Top of Material for the task
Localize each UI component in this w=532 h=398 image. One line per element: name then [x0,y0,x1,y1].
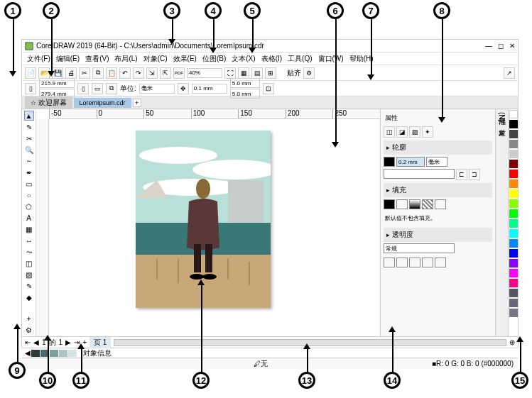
outline-style-combo[interactable] [384,169,455,179]
tab-document[interactable]: LoremIpsum.cdr [74,98,131,108]
docker-tab-properties[interactable]: 属性(N) [498,112,506,122]
text-tool-icon[interactable]: A [24,213,34,223]
outline-units[interactable]: 毫米 [426,157,447,167]
fullscreen-icon[interactable]: ⛶ [224,67,236,79]
connector-tool-icon[interactable]: ⤳ [24,247,34,257]
palette-color[interactable] [509,189,518,198]
doc-palette-color[interactable] [68,350,77,357]
page-next-icon[interactable]: ▶ [65,338,71,346]
dimension-tool-icon[interactable]: ↔ [24,236,34,245]
trans-tab-icon[interactable]: ▨ [409,126,420,138]
minimize-icon[interactable]: — [485,42,492,50]
redo-icon[interactable]: ↷ [133,67,144,79]
palette-color[interactable] [509,279,518,287]
units-combo[interactable]: 毫米 [139,84,175,94]
rectangle-tool-icon[interactable]: ▭ [24,179,34,189]
menu-object[interactable]: 对象(C) [141,54,170,64]
page-first-icon[interactable]: ⇤ [25,338,31,346]
palette-color[interactable] [509,269,518,277]
palette-color[interactable] [509,259,518,267]
menu-effects[interactable]: 效果(E) [171,54,199,64]
trans-none-icon[interactable] [384,258,395,267]
pdf-icon[interactable]: PDF [173,67,185,79]
menu-edit[interactable]: 编辑(E) [54,54,82,64]
doc-palette-color[interactable] [50,350,58,357]
ellipse-tool-icon[interactable]: ○ [24,190,34,200]
close-icon[interactable]: ✕ [509,42,515,50]
shape-tool-icon[interactable]: ✎ [24,122,34,132]
fx-tab-icon[interactable]: ✦ [422,126,433,138]
add-tool-icon[interactable]: + [24,314,34,324]
dup-y-input[interactable]: 5.0 mm [230,89,260,99]
menu-table[interactable]: 表格(I) [259,54,284,64]
eyedropper-tool-icon[interactable]: ✎ [24,281,34,291]
all-pages-icon[interactable]: ⧉ [106,83,117,94]
outline-width-input[interactable]: 0.2 mm [396,157,425,167]
transparency-tool-icon[interactable]: ▨ [24,270,34,280]
trans-fountain-icon[interactable] [409,258,420,267]
doc-palette-color[interactable] [59,350,67,357]
palette-color[interactable] [509,199,518,208]
palette-color[interactable] [509,170,518,178]
palette-color[interactable] [509,120,518,128]
palette-color[interactable] [509,229,518,238]
new-icon[interactable]: 📄 [25,67,36,79]
fill-tab-icon[interactable]: ◪ [396,126,408,138]
palette-color[interactable] [509,239,518,248]
polygon-tool-icon[interactable]: ⬠ [24,201,34,211]
fill-header[interactable]: ▸ 填充 [384,183,492,197]
launch-icon[interactable]: ↗ [504,67,515,79]
palette-color[interactable] [509,130,518,138]
snap-icon[interactable]: ⊞ [265,67,276,79]
drawing-window[interactable]: -50050100150200250 [36,109,380,336]
tab-welcome[interactable]: ☆ 欢迎屏幕 [25,96,72,109]
print-icon[interactable]: 🖨 [65,67,77,79]
palette-color[interactable] [509,160,518,168]
cap-icon[interactable]: ⊏ [456,169,467,180]
cut-icon[interactable]: ✂ [79,67,90,79]
palette-none-icon[interactable] [509,110,518,118]
trans-uniform-icon[interactable] [396,258,408,267]
fill-none-icon[interactable] [384,199,395,209]
table-tool-icon[interactable]: ▦ [24,224,34,234]
outline-tab-icon[interactable]: ◫ [384,126,395,138]
fill-pattern-icon[interactable] [422,199,433,209]
guides-icon[interactable]: ▤ [251,67,263,79]
zoom-tool-icon[interactable]: 🔍 [24,145,34,155]
menu-tools[interactable]: 工具(Q) [286,54,314,64]
landscape-icon[interactable]: ▭ [92,83,103,94]
palette-color[interactable] [509,249,518,258]
palette-color[interactable] [509,219,518,228]
palette-color[interactable] [509,309,518,317]
freehand-tool-icon[interactable]: ～ [24,156,34,166]
dup-x-input[interactable]: 5.0 mm [230,78,260,88]
trans-texture-icon[interactable] [435,258,446,267]
ruler-horizontal[interactable]: -50050100150200250 [49,109,380,119]
trans-pattern-icon[interactable] [422,258,433,267]
doc-palette-color[interactable] [31,350,40,357]
fill-gradient-icon[interactable] [409,199,420,209]
maximize-icon[interactable]: ◻ [498,42,504,50]
join-icon[interactable]: ⊐ [469,169,480,180]
fill-tool-icon[interactable]: ◆ [24,292,34,302]
page-tab[interactable]: 页 1 [89,337,111,348]
menu-text[interactable]: 文本(X) [229,54,257,64]
menu-file[interactable]: 文件(F) [25,54,53,64]
zoom-combo[interactable]: 40% [187,68,222,78]
menu-view[interactable]: 查看(V) [83,54,111,64]
page-prev-icon[interactable]: ◀ [33,338,39,346]
menu-layout[interactable]: 布局(L) [112,54,139,64]
grid-icon[interactable]: ▦ [238,67,249,79]
settings-tool-icon[interactable]: ⚙ [24,325,34,335]
outline-header[interactable]: ▸ 轮廓 [384,140,492,155]
palette-color[interactable] [509,299,518,307]
crop-tool-icon[interactable]: ✂ [24,133,34,143]
copy-icon[interactable]: ⧉ [92,67,104,79]
add-tab-icon[interactable]: + [133,99,141,107]
artistic-tool-icon[interactable]: ✒ [24,167,34,177]
page-layout-icon[interactable]: ▯ [25,83,36,94]
ruler-vertical[interactable] [36,119,49,336]
navigator-icon[interactable]: ⊕ [509,338,515,346]
crop-icon[interactable]: ⊡ [263,83,274,94]
menu-window[interactable]: 窗口(W) [316,54,346,64]
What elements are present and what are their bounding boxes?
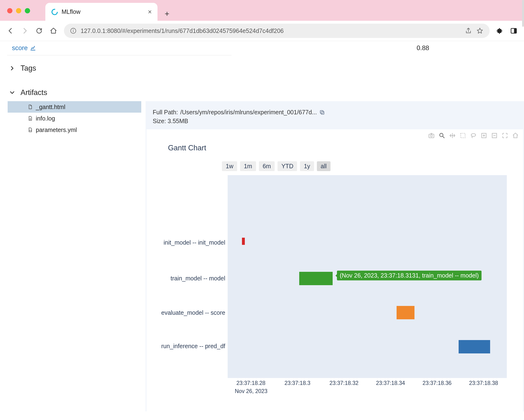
- xtick: 23:37:18.3: [274, 380, 321, 386]
- hover-tooltip: (Nov 26, 2023, 23:37:18.3131, train_mode…: [337, 271, 481, 280]
- ylabel-infer: run_inference -- pred_df: [161, 343, 225, 350]
- close-window-button[interactable]: [7, 8, 12, 13]
- gantt-bar-infer[interactable]: [459, 340, 490, 353]
- reset-axes-icon[interactable]: [512, 132, 519, 139]
- zoom-in-icon[interactable]: [480, 132, 487, 139]
- artifact-item-label: _gantt.html: [36, 104, 65, 111]
- artifact-tree: _gantt.html info.log parameters.yml: [8, 101, 141, 411]
- xtick: 23:37:18.32: [321, 380, 367, 386]
- share-icon[interactable]: [465, 27, 472, 34]
- range-1w[interactable]: 1w: [222, 161, 237, 171]
- artifact-full-path: Full Path: /Users/ym/repos/iris/mlruns/e…: [146, 103, 524, 118]
- ylabel-init: init_model -- init_model: [164, 239, 225, 246]
- file-code-icon: [28, 127, 33, 132]
- close-tab-button[interactable]: ×: [148, 8, 152, 16]
- sidepanel-icon[interactable]: [510, 27, 517, 34]
- url-text: 127.0.0.1:8080/#/experiments/1/runs/677d…: [81, 27, 461, 34]
- tags-label: Tags: [20, 64, 36, 72]
- svg-point-10: [440, 133, 443, 137]
- range-1m[interactable]: 1m: [240, 161, 256, 171]
- file-icon: [28, 116, 33, 121]
- artifact-item-gantt[interactable]: _gantt.html: [8, 101, 141, 113]
- artifact-item-params[interactable]: parameters.yml: [8, 124, 141, 136]
- home-icon: [50, 27, 57, 34]
- browser-tab-strip: MLflow × +: [0, 0, 524, 21]
- autoscale-icon[interactable]: [502, 132, 508, 139]
- chart-title: Gantt Chart: [168, 144, 206, 152]
- forward-button[interactable]: [21, 27, 29, 35]
- plotly-modebar: [428, 132, 519, 139]
- xtick: 23:37:18.28: [228, 380, 274, 386]
- arrow-left-icon: [7, 27, 14, 34]
- minimize-window-button[interactable]: [16, 8, 21, 13]
- tags-section-header[interactable]: Tags: [0, 55, 524, 77]
- window-controls: [7, 8, 30, 13]
- artifacts-section-header[interactable]: Artifacts: [0, 77, 524, 101]
- extensions-icon[interactable]: [496, 27, 504, 34]
- range-6m[interactable]: 6m: [259, 161, 275, 171]
- ylabel-train: train_model -- model: [171, 275, 225, 282]
- svg-point-13: [471, 134, 476, 137]
- file-icon: [28, 104, 33, 110]
- range-1y[interactable]: 1y: [300, 161, 314, 171]
- plot-area[interactable]: (Nov 26, 2023, 23:37:18.3131, train_mode…: [228, 175, 507, 378]
- svg-rect-12: [461, 133, 465, 138]
- y-axis-labels: init_model -- init_model train_model -- …: [147, 175, 228, 378]
- gantt-bar-eval[interactable]: [397, 306, 414, 319]
- zoom-out-icon[interactable]: [491, 132, 498, 139]
- address-bar[interactable]: 127.0.0.1:8080/#/experiments/1/runs/677d…: [64, 24, 490, 38]
- x-axis-ticks: 23:37:18.28 23:37:18.3 23:37:18.32 23:37…: [228, 380, 507, 386]
- xtick: 23:37:18.38: [460, 380, 507, 386]
- copy-icon[interactable]: [319, 110, 325, 115]
- home-button[interactable]: [50, 27, 57, 35]
- mlflow-favicon-icon: [51, 8, 58, 16]
- new-tab-button[interactable]: +: [165, 9, 169, 18]
- artifact-item-label: parameters.yml: [36, 126, 77, 133]
- browser-tab[interactable]: MLflow ×: [45, 3, 157, 21]
- chevron-right-icon: [9, 66, 15, 71]
- svg-point-0: [52, 9, 58, 15]
- page-content: score 0.88 Tags Artifacts _gantt.html in…: [0, 41, 524, 420]
- tab-title: MLflow: [61, 8, 145, 15]
- metric-value: 0.88: [417, 44, 512, 52]
- artifact-item-infolog[interactable]: info.log: [8, 113, 141, 124]
- zoom-icon[interactable]: [439, 132, 445, 139]
- pan-icon[interactable]: [449, 132, 456, 139]
- svg-rect-6: [321, 112, 324, 114]
- artifact-size: Size: 3.55MB: [146, 118, 524, 129]
- xtick: 23:37:18.36: [414, 380, 460, 386]
- svg-rect-5: [514, 28, 516, 33]
- bookmark-star-icon[interactable]: [476, 27, 483, 34]
- range-selector: 1w 1m 6m YTD 1y all: [222, 161, 331, 171]
- artifact-split: _gantt.html info.log parameters.yml Full…: [0, 101, 524, 411]
- lasso-icon[interactable]: [470, 132, 477, 139]
- artifact-item-label: info.log: [36, 115, 55, 122]
- back-button[interactable]: [7, 27, 14, 35]
- camera-icon[interactable]: [428, 132, 435, 139]
- metric-row: score 0.88: [0, 41, 524, 55]
- gantt-bar-train[interactable]: [299, 272, 333, 285]
- metric-name-text: score: [12, 44, 28, 52]
- reload-button[interactable]: [35, 27, 43, 35]
- xtick: 23:37:18.34: [367, 380, 414, 386]
- reload-icon: [35, 27, 43, 34]
- svg-point-9: [430, 135, 432, 137]
- box-select-icon[interactable]: [460, 132, 466, 139]
- artifacts-label: Artifacts: [20, 88, 47, 97]
- maximize-window-button[interactable]: [25, 8, 30, 13]
- range-ytd[interactable]: YTD: [278, 161, 297, 171]
- arrow-right-icon: [21, 27, 28, 34]
- ylabel-eval: evaluate_model -- score: [161, 309, 225, 316]
- range-all[interactable]: all: [317, 161, 331, 171]
- chart-line-icon: [30, 45, 36, 51]
- svg-rect-7: [320, 111, 323, 113]
- plotly-chart[interactable]: Gantt Chart 1w 1m 6m YTD 1y all init_mod…: [147, 129, 523, 411]
- svg-point-3: [73, 29, 74, 30]
- metric-link[interactable]: score: [12, 44, 36, 52]
- chevron-down-icon: [9, 90, 15, 95]
- gantt-bar-init[interactable]: [242, 238, 245, 245]
- artifact-viewer: Full Path: /Users/ym/repos/iris/mlruns/e…: [146, 101, 524, 411]
- browser-toolbar: 127.0.0.1:8080/#/experiments/1/runs/677d…: [0, 21, 524, 41]
- full-path-value: /Users/ym/repos/iris/mlruns/experiment_0…: [180, 109, 317, 116]
- site-info-icon[interactable]: [70, 28, 76, 34]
Bottom of Material for the task
• Instructions to follow: Show all lines above holding "window".

• Expected answer:
drawing-window[interactable]: -50050100150200250 [36,109,380,336]
menu-window[interactable]: 窗口(W) [316,54,346,64]
- close-window-button[interactable]: [7, 8, 12, 13]
- minimize-window-button[interactable]: [16, 8, 21, 13]
- window-controls: [7, 8, 30, 13]
- maximize-window-button[interactable]: [25, 8, 30, 13]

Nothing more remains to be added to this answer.